285 So. 2d 589 | La. Ct. App. | 1973

MILLER, Judge.

Defendant Charles H. Lawrence, Jr., appeals the trial court judgment rejecting his reconventional demand (wherein he sought $250,000 from plaintiff) and recognizing plaintiff Alice Sneed West’s right to enforce a foreign $53,030.02 judgment granted to Alice Sneed West Langley. The $53,030.02 judgment was granted by the U.S. District Court for the Southern District of Texas. We affirm in part and remand for evidence on Lawrence’s peremptory exception of no right of action, which exception was first filed in this court.

*590We pretermit consideration of Lawrence’s appeal concerning the enforceability of the U.S. court judgment because we are remanding the case to the trial court to take evidence on Lawrence’s exception of no right of action.

The exception is not relevant to Lawrence’s reconventional demand wherein he claimed that Mrs. West owed him $250,000. The merits of Lawrence’s appeal as to the dismissal of his reconventional demand are therefore before us.

The only proof adduced to support that claim is Lawrence’s unsupported testimony that someone, at some indefinite point in time, became indebted to him for the sum of $250,000. Lawrence’s estimate of the amount he claims varied from “many hundreds of thousands of dollars” (Tr. 109), to a “non-speculative” estimate of $250,000 (Tr. 118), to an uncertain amount (Tr. 113, 116). The date when the debt became due was also uncertain.

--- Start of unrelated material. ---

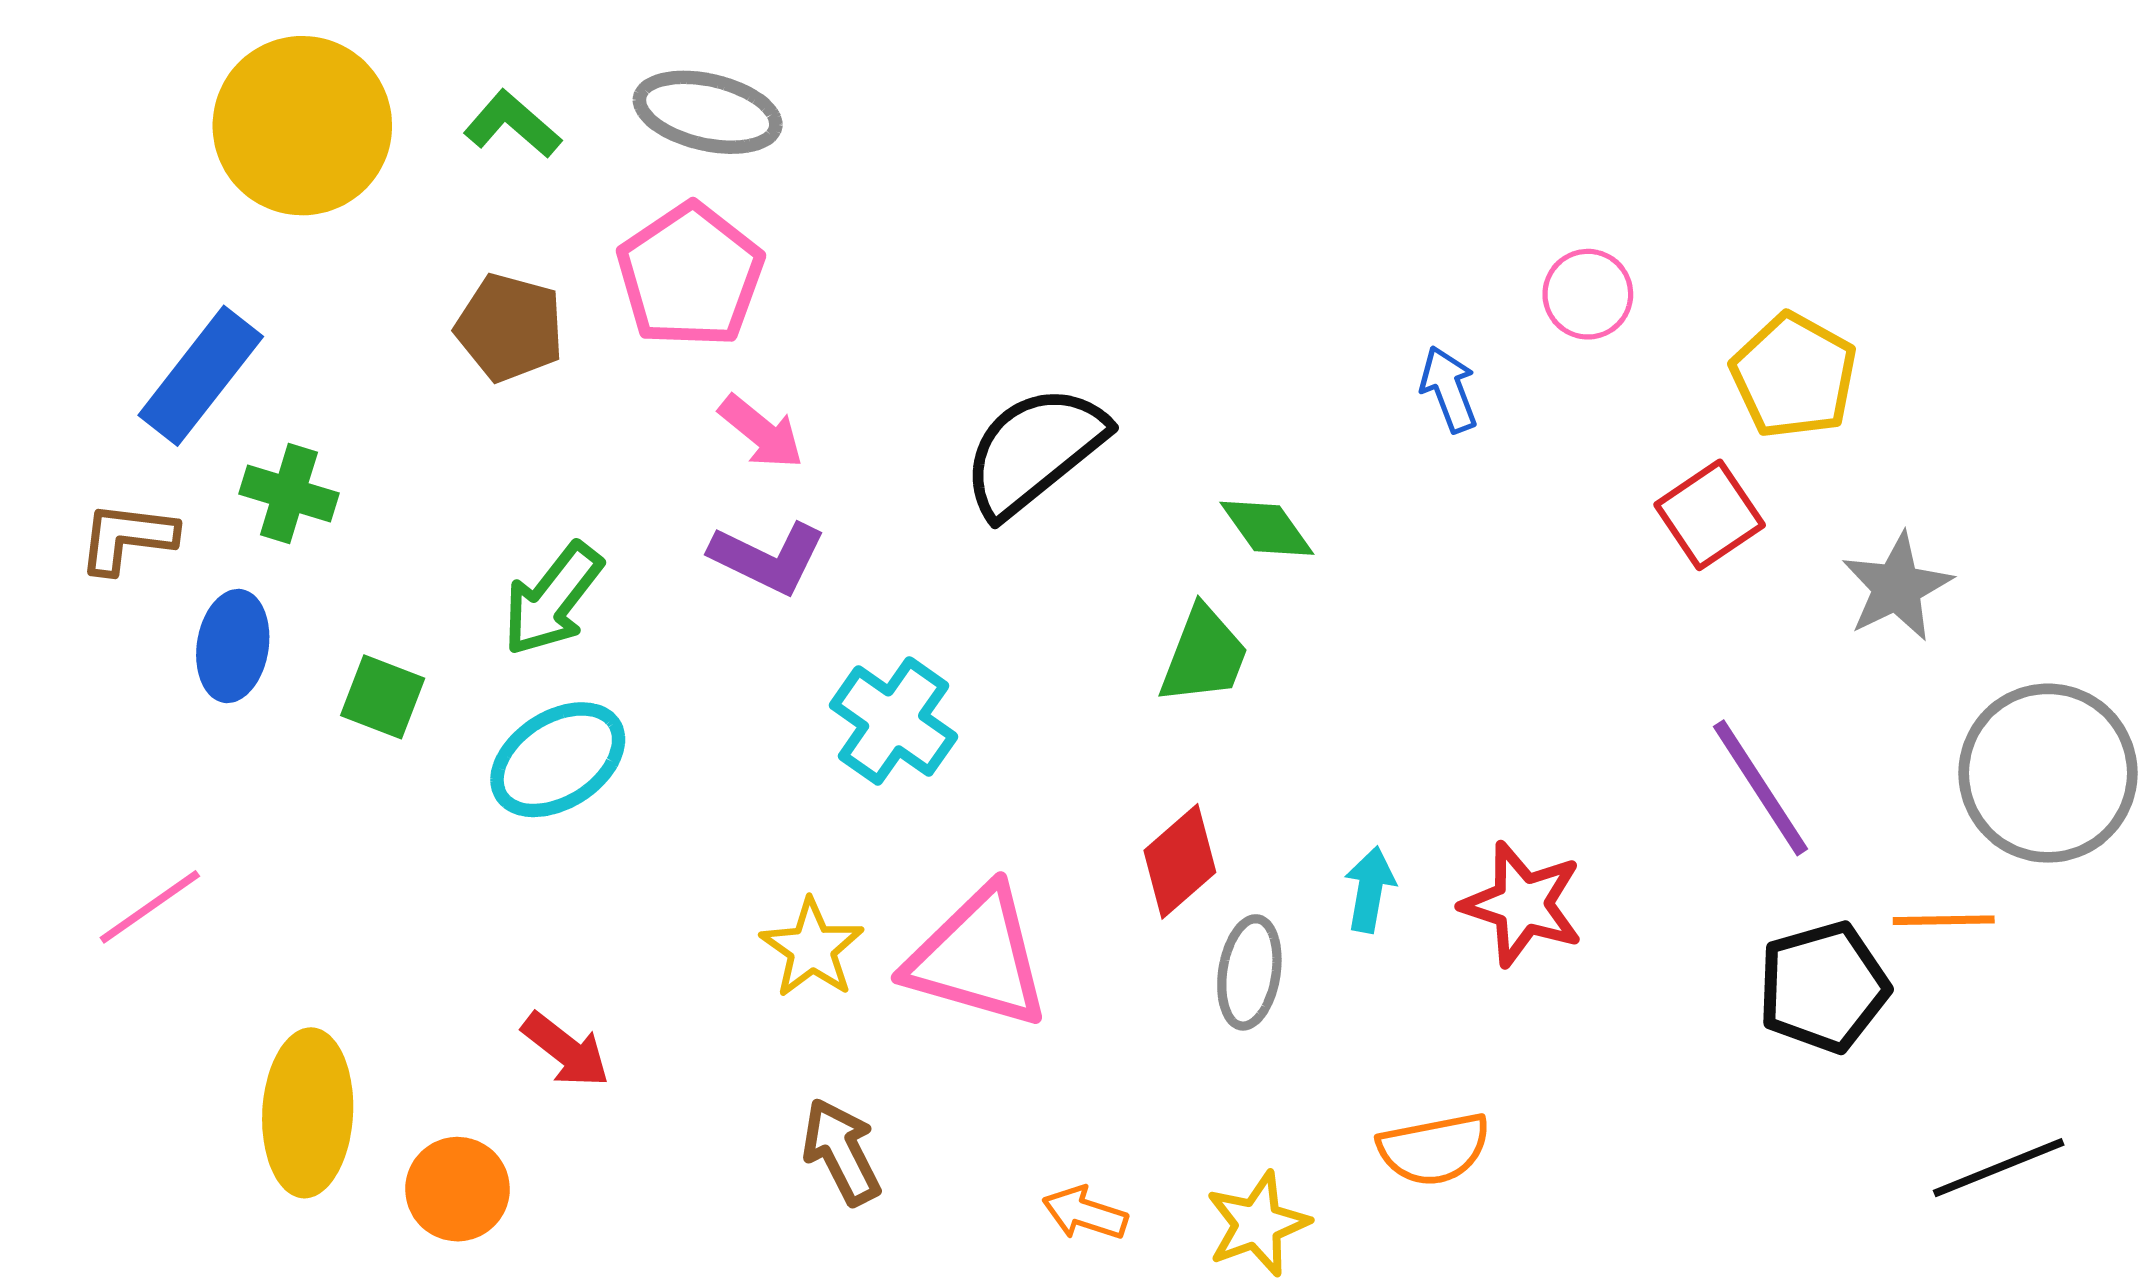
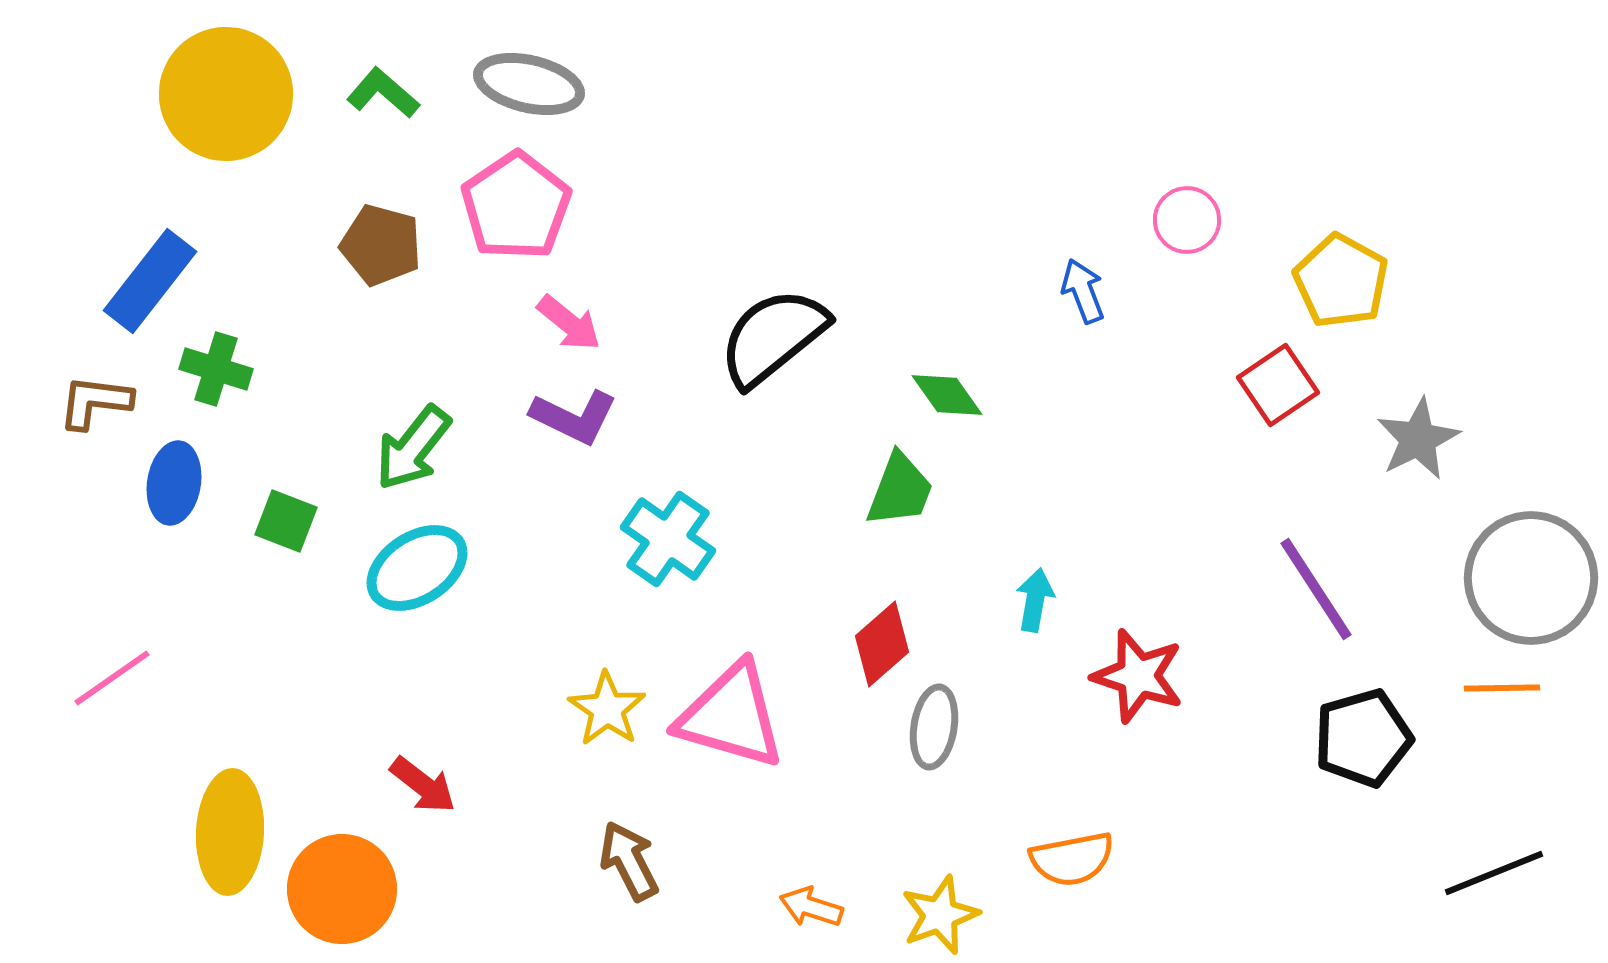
cyan arrow: (1370, 889) -> (1035, 600), moved
orange line: (1944, 920) -> (1502, 688), moved
orange circle: (457, 1189) -> (342, 889), size x1.4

LSA-C.C. Art. 2232 provides that one claiming the existence of an obligation must prove it. The trial court properly determined that Lawrence failed to prove his reconventional demand and that portion of the trial court judgment is affirmed.

Through the peremptory exception of no right of action filed in this court, Lawrence for the first time challenges the right of Alice Sneed West to the U.S. court judgment rendered in favor of Alice Sneed West Langley. No proof of the identity of Mrs. West as being the same person as Alice Sneed West Langley was introduced, other than a prefatory remark in her petition which was not specifically addressed or denied by Lawrence.

Mrs. West’s position is that since this prefatory remark as to her identity was not specifically denied, it is deemed admitted, pursuant to LSA-C.C.P. Art. 1004. This article requires that “[t]he answer shall admit or deny the allegations of fact contained in each paragraph of the petition. . . . ” (Emphasis added.) The equation of Mrs. West with Alice Sneed West Langley appears in the prefatory section to the numbered paragraphs. Since Lawrence was not technically required to admit or deny what was contained in this section, we find that no admission existed, and the record is thus lacking in proof of the ownership of the U.S. court judgment. This interpretation is supported by LSA-C.C.P. Art. 865 which provides that “Every pleading shall be so construed as to do substantial justice.” To place an overly restrictive interpretation upon the rules of pleading and possibly allow recovery to a plaintiff who may have no interest in the suit would not fulfill the ends of justice.

Pursuant to LSA-C.C.P. Art. 2163, we find it proper to remand the case for trial of the exception (filed in this court) of no right of action, or no interest in plaintiff to institute this suit. The trial court shall not accept evidence on the merits of the original claim.

The trial court’s judgment rejecting the reconventional demand is affirmed. The case is remanded for trial on the exception of no right of action or no interest in plaintiff to institute the suit. Costs of this appeal are to be paid by plaintiff appellant.

Affirmed in part; in part, remanded.